Task prompt
Whenever the word "across" appears in a line of the data below, copy that line.

Data supplied
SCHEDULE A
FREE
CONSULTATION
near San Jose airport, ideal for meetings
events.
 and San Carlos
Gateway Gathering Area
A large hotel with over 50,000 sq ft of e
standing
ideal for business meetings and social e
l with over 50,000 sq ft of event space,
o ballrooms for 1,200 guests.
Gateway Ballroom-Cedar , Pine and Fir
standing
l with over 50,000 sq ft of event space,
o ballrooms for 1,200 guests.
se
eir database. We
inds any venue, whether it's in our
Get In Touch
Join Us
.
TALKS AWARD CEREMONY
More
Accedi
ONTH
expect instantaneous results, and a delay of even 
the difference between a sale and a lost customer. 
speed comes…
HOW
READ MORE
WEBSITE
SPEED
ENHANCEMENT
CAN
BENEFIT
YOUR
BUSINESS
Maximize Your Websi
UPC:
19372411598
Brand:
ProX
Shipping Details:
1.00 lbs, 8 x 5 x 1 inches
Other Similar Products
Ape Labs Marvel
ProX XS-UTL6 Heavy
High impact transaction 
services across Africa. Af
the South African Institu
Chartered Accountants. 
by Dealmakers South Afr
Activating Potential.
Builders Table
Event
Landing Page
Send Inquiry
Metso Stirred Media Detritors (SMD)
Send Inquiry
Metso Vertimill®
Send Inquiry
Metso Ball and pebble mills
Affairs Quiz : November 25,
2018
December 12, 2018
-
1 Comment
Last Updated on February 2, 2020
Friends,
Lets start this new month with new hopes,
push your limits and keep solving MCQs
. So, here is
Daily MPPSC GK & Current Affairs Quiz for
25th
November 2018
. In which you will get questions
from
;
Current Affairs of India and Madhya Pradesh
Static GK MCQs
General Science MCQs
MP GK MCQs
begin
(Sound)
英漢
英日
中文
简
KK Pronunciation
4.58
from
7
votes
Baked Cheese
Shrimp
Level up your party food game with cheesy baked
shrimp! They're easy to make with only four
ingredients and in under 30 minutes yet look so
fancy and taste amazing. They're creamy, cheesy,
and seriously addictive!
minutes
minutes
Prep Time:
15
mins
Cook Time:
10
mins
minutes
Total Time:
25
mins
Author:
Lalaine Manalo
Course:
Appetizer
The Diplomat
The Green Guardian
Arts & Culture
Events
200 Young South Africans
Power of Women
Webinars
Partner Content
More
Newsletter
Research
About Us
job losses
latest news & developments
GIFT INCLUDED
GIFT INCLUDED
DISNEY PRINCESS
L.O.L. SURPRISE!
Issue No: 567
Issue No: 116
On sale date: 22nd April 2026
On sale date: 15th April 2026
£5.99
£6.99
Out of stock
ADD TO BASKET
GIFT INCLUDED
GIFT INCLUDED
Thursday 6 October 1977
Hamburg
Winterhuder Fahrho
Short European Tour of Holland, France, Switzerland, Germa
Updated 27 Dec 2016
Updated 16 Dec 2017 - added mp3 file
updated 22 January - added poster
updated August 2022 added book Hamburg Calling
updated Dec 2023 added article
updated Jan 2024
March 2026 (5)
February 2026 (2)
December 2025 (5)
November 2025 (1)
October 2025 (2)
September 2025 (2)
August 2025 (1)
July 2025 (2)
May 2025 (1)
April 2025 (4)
* * *
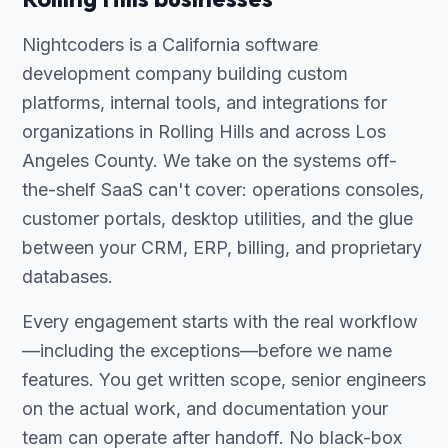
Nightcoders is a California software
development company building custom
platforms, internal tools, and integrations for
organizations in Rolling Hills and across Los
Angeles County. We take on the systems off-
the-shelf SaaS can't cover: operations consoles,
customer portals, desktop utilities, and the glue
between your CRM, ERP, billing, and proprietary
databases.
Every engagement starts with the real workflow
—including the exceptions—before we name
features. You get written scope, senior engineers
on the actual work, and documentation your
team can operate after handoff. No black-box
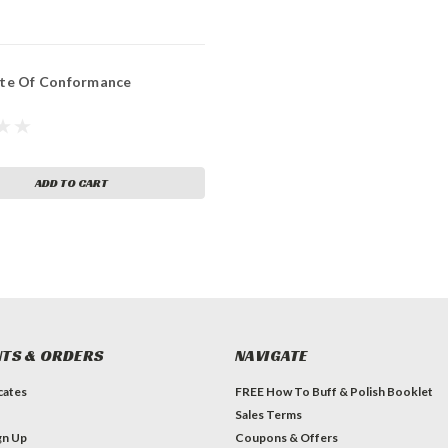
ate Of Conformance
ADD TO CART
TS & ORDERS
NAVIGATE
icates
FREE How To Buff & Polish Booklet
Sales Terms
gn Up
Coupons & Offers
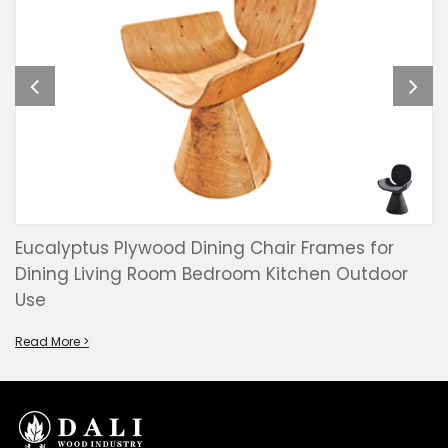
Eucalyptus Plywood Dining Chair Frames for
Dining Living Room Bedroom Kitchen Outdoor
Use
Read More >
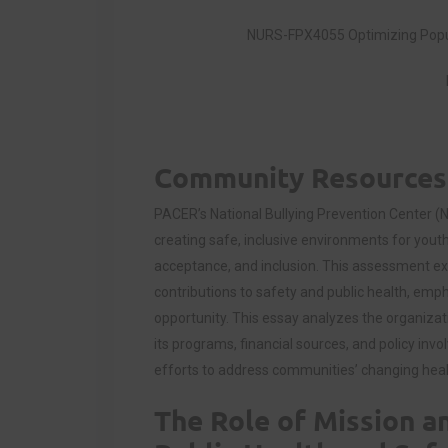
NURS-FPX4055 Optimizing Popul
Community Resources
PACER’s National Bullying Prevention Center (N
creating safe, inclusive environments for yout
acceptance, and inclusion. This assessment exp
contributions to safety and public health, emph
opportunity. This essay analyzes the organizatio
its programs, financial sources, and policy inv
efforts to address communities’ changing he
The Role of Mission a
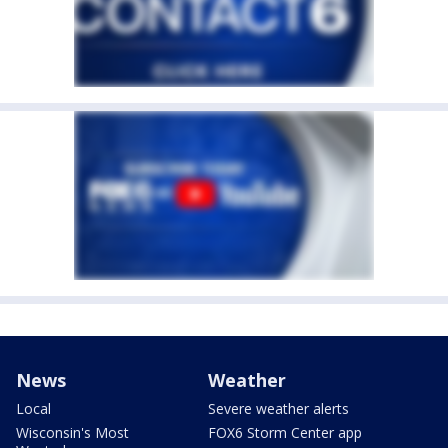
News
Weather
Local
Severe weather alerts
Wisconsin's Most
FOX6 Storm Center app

Exercise response
services across Africa. Af
organizations in Rolling Hills and across Los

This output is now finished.